Francfort (awp/afp) - L'économie allemande cherche toujours une porte de sortie de crise, l'industrie réclamant au gouvernement d'Olaf Scholz plus d'investissements publics et moins de bureaucratie pour relancer la croissance.

Pour les "Journées de l'industrie", rendez-vous annuel de la principale fédération du secteur (BDI) qui a débuté lundi à Berlin, les patrons allemands ont fait comprendre au chancelier social-démocrate qu'ils ne partageaient pas son optimisme quant au redémarrage de l'activité.

"Nous prévoyons certes une légère reprise de la conjoncture, mais cela reste une très faible croissance. La tendance à long terme, la croissance potentielle, est beaucoup trop faible, à 0,5% par an", a déclaré Siegfried Russwurm, président de la fédération en ouverture de la manifestation qui accueillait le chef du gouvernement.

"Par rapport aux États-Unis et à la Chine, l'Allemagne continue de perdre du terrain", a souligné M. Russwurm.

L'Allemagne, pays exportateur, a vu son PIB reculer l'an dernier, plombé par l'affaiblissement du secteur industriel en raison de la hausse du coût de l'énergie après l'invasion de la guerre en Ukraine en février 2022, de l'inflation et de la baisse de la demande mondiale.

Une lente reprise est annoncée depuis le deuxième trimestre, plusieurs instituts économiques et le gouvernement lui-même ayant relevé leurs prévisions de croissance pour 2024.

Mais le gouvernement de coalition, qui inclut également les libéraux et les écologistes, tarde à s'attaquer aux problèmes structurels à l'origine de la perte de compétitivité de la première économie européenne, selon le BDI.

"Si nous ne les résorbons pas, les investissements du secteur privé ne se développeront pas autant qu'ils le devraient", a poursuivi M. Russwurm dont la fédération estime à 400 milliards d'euros sur dix ans les besoins d'investissements publics, notamment dans l'éducation et les transports.

"Courbatures"

"Vous avez raison lorsque vous constatez que trop peu d'investissements ont été réalisés", a répondu le chancelier.

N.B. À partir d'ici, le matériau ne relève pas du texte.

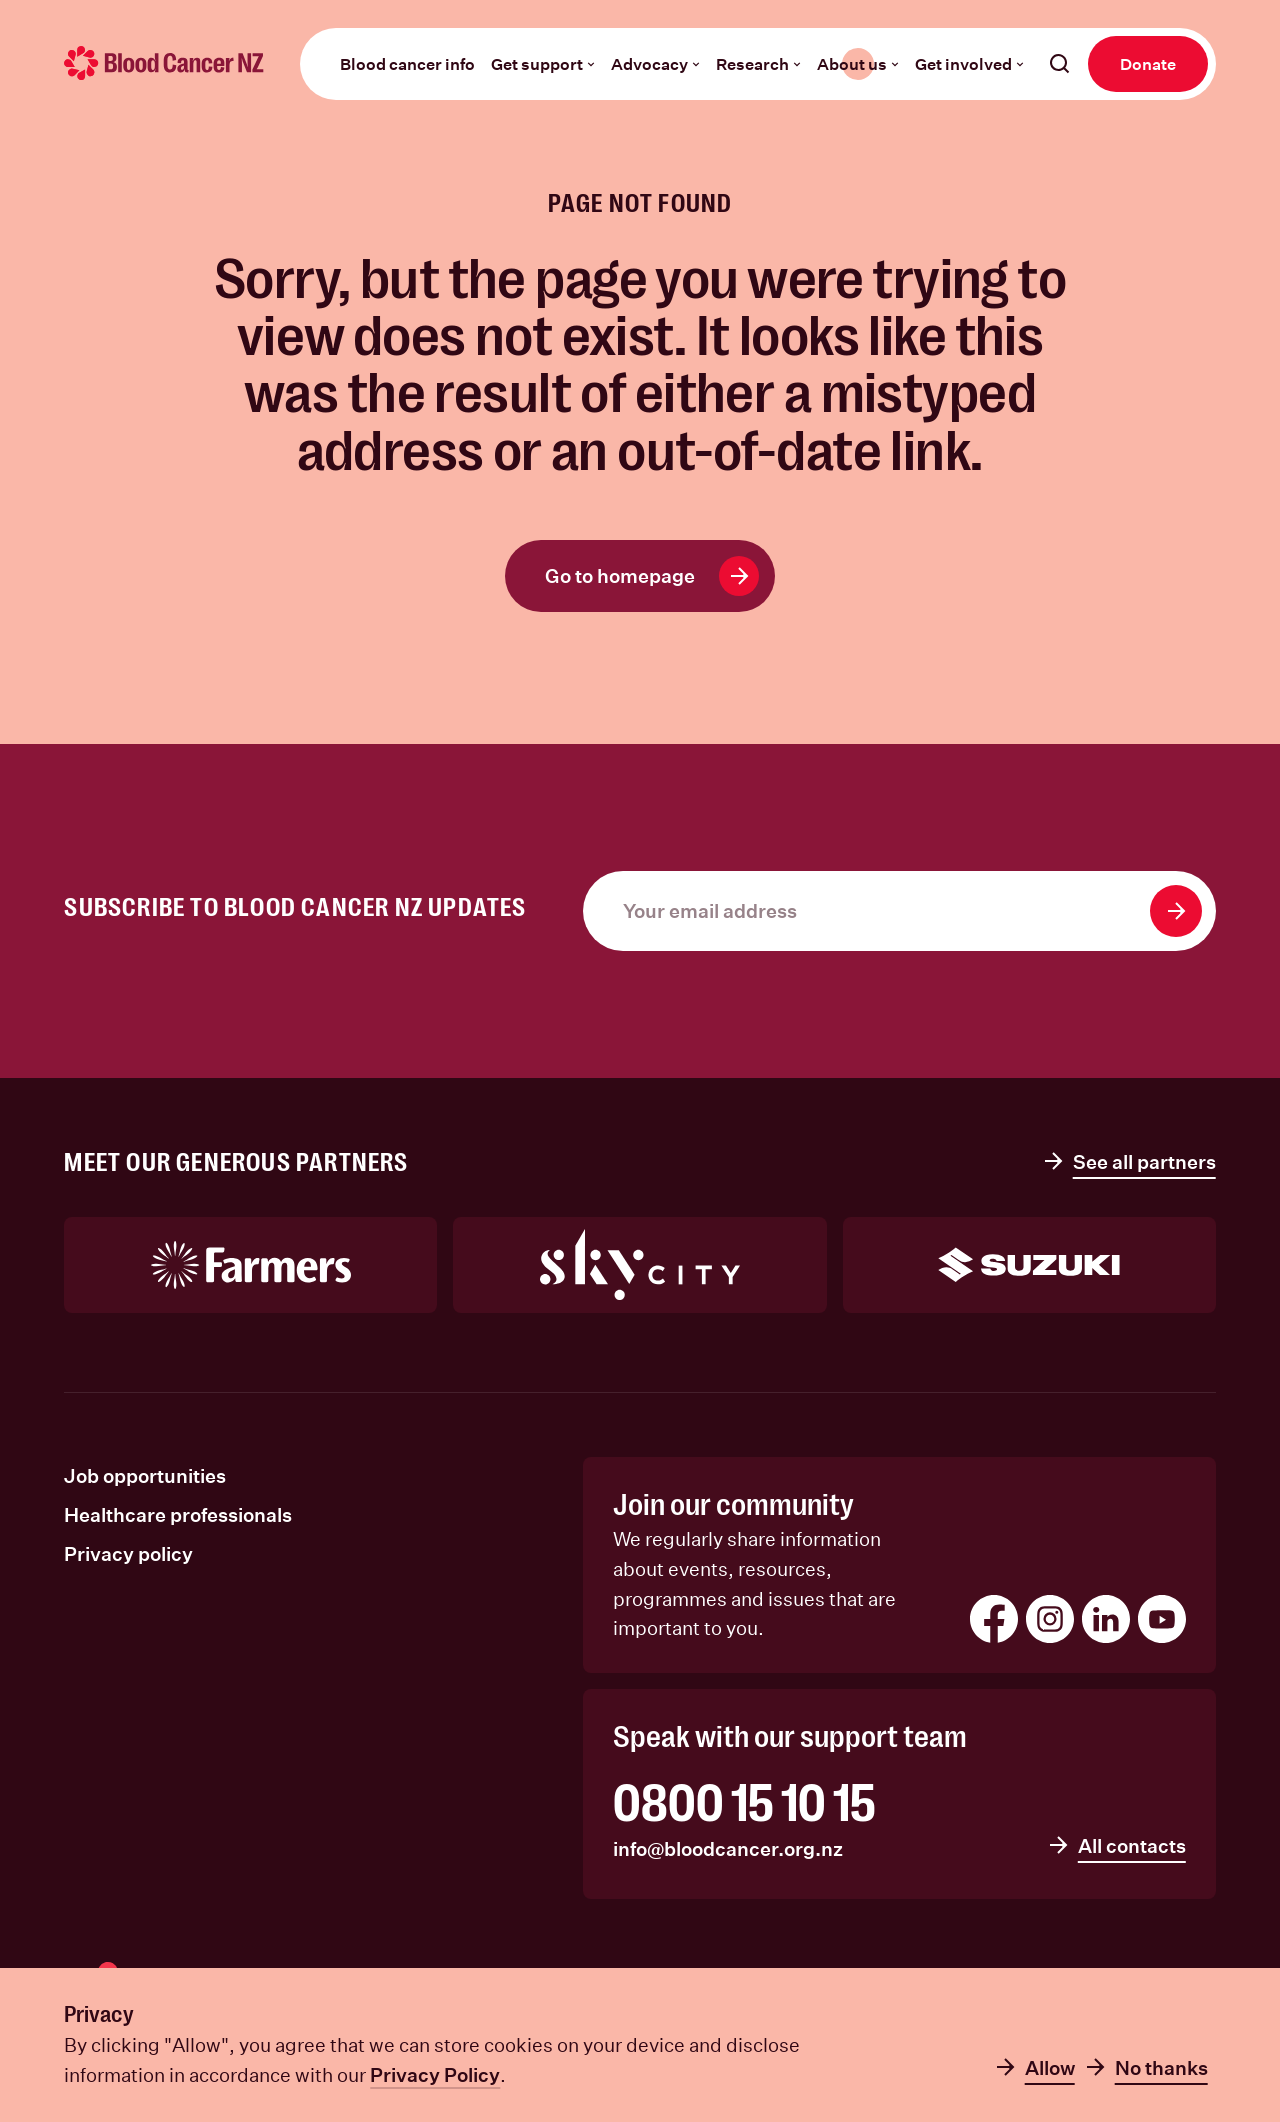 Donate (1148, 63)
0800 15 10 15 (744, 1804)
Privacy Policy (435, 2074)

"Lorsqu'on se remet à courir après avoir été assis longtemps, cela fait parfois mal aux jambes (...) Au début les premières courbatures sont particulièrement douloureuses", a-t-il décrit.

"Mais c'est une étape nécessaire pour être plus en forme et accélérer la course: c'est là où nous en sommes en Allemagne", a assuré le chancelier, filant la métaphore sportive.

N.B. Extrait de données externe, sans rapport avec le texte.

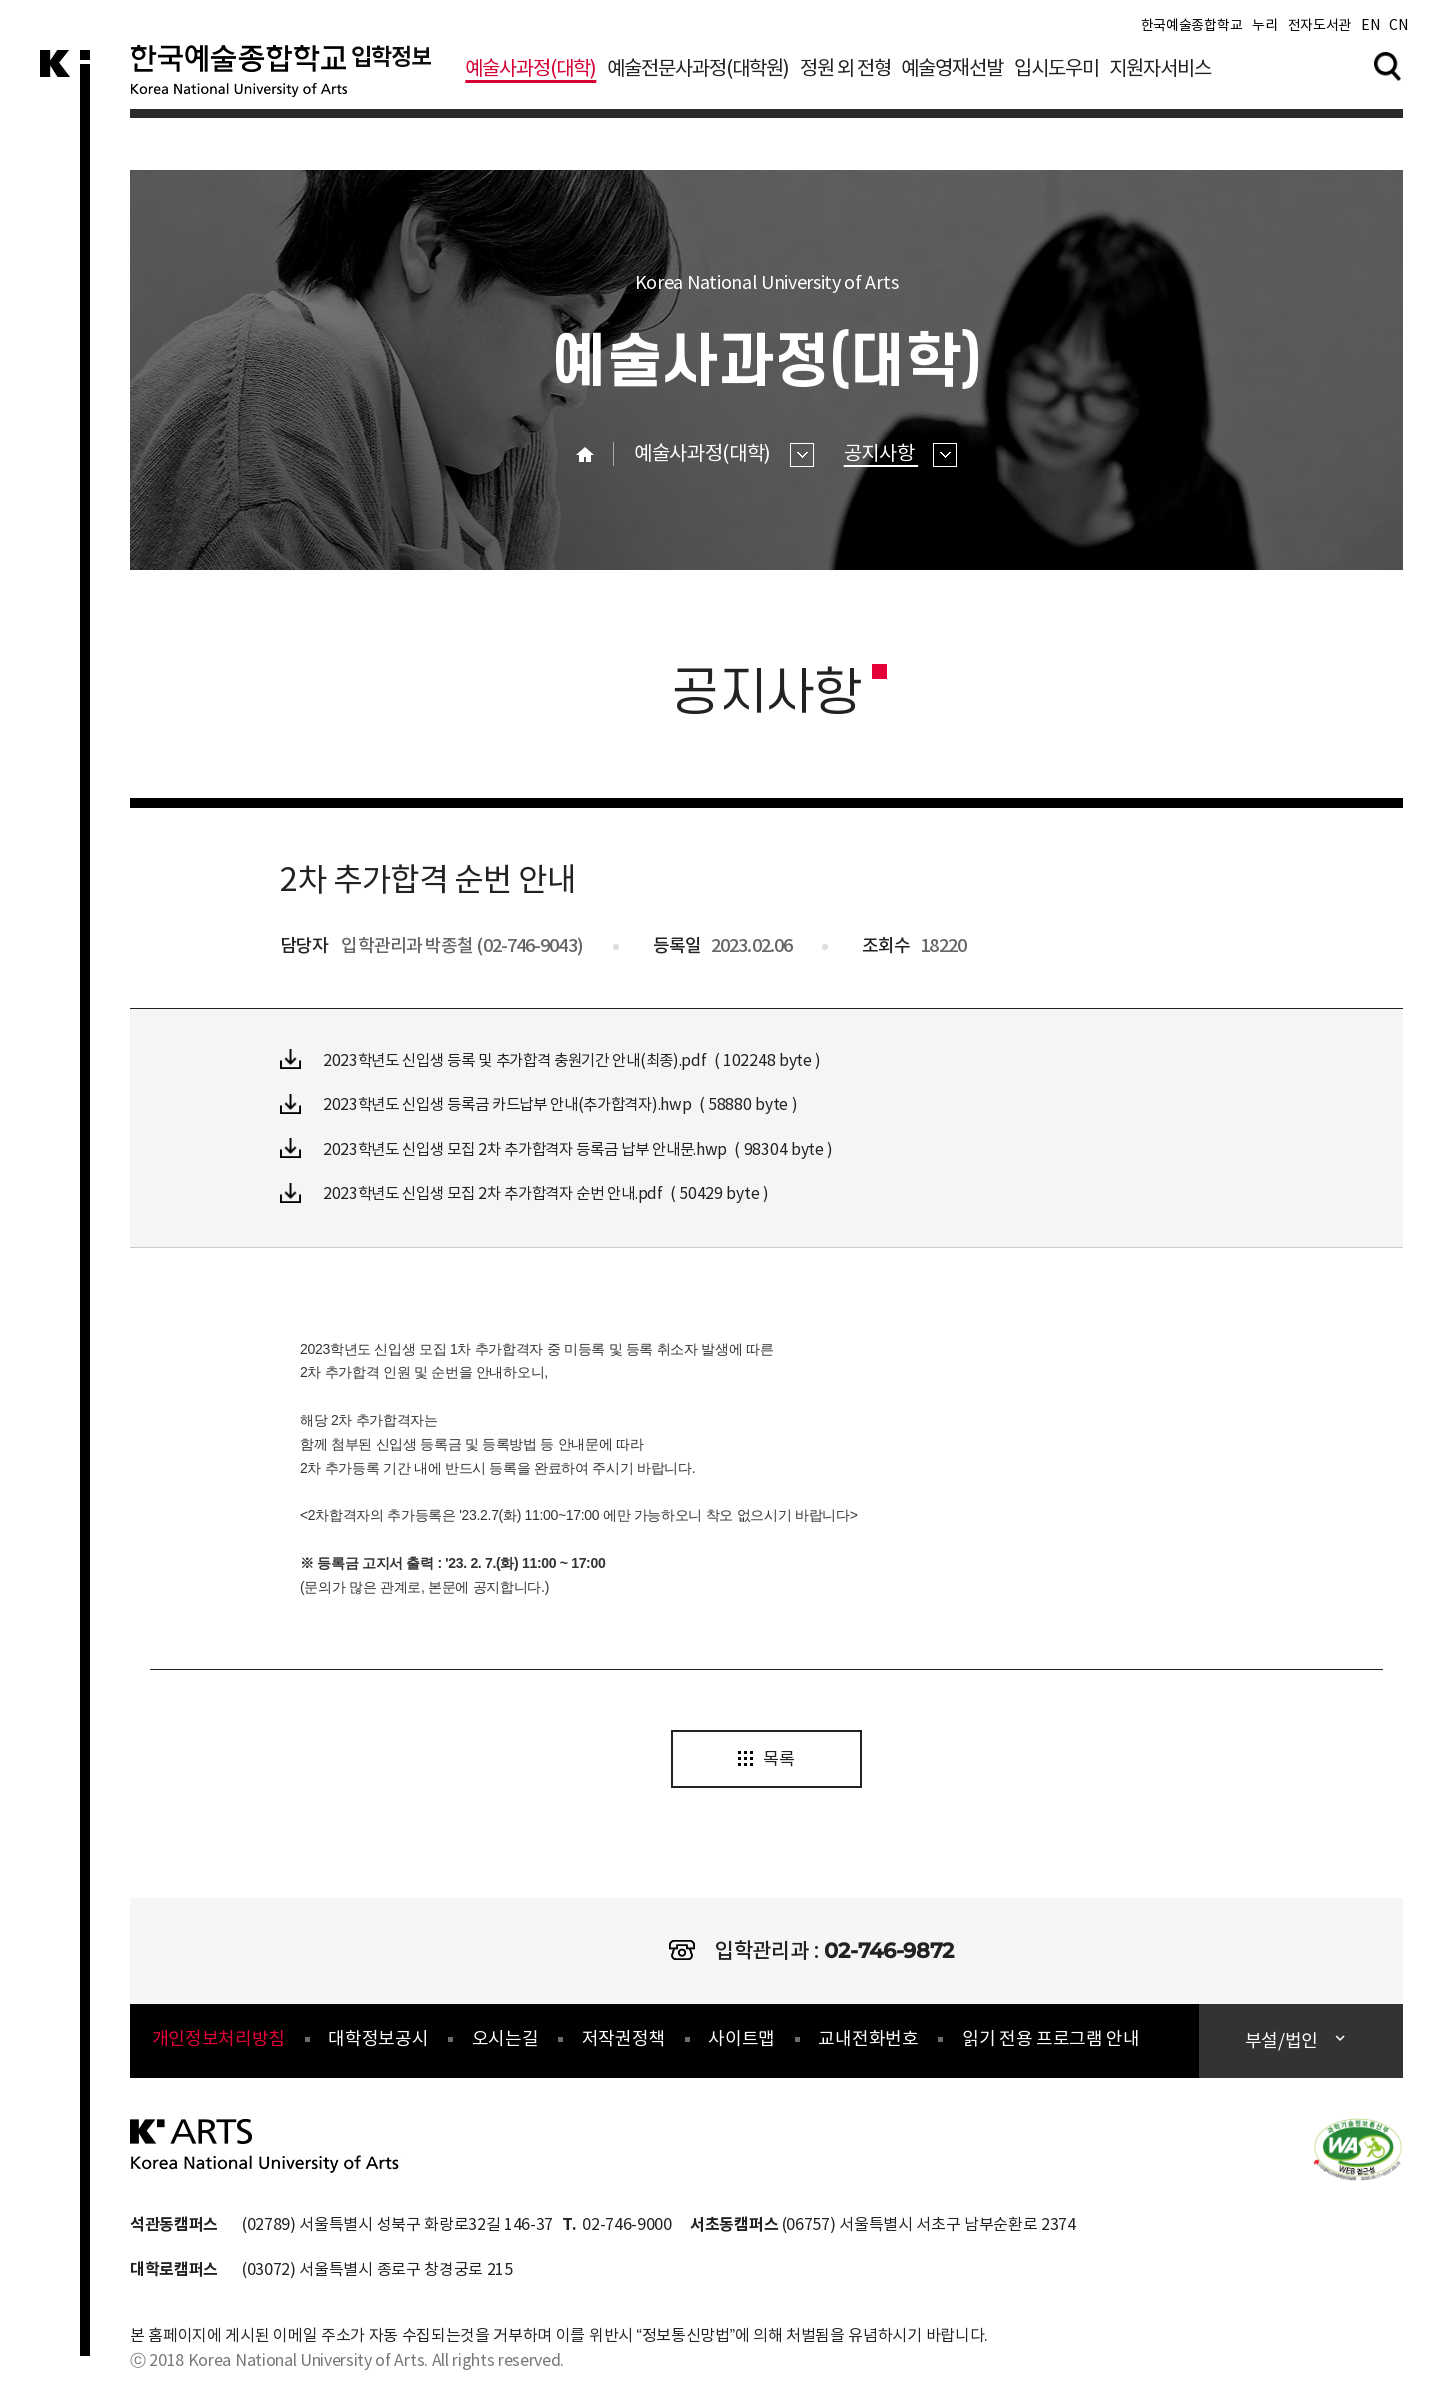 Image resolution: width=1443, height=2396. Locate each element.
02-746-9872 (888, 1950)
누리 (1264, 30)
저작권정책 (623, 2040)
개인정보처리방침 (218, 2040)
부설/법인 (1283, 2042)
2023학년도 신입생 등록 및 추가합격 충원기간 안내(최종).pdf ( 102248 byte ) (560, 1059)
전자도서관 (1319, 30)
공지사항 (900, 454)
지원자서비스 (1160, 73)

Le monde économique semble pourtant douter de l'amélioration promise.

L'indice du moral des entrepreneurs a ainsi baissé de manière inattendue en juin malgré la tendance à l'optimisme des derniers mois, comme l'a annoncé l'institut IFO lundi.

Tous secteurs confondus, cet indicateur très suivi de la conjoncture économique, basé sur un questionnaire mensuel adressé à 9.000 chefs d'entreprises, a atteint 88,6 points, après 89,3 points en mai.

Dans le secteur de l'industrie, le climat des affaires a chuté, malgré trois hausses consécutives ces derniers mois, à cause de l'affaiblissement des carnets de commandes.

"L'optimisme du début d'année a laissé place au réalisme", résume Carsten Brzeski, analyste de la banque ING pour qui le creux de l'économie allemande "ne sera pas automatiquement suivi d'une forte reprise".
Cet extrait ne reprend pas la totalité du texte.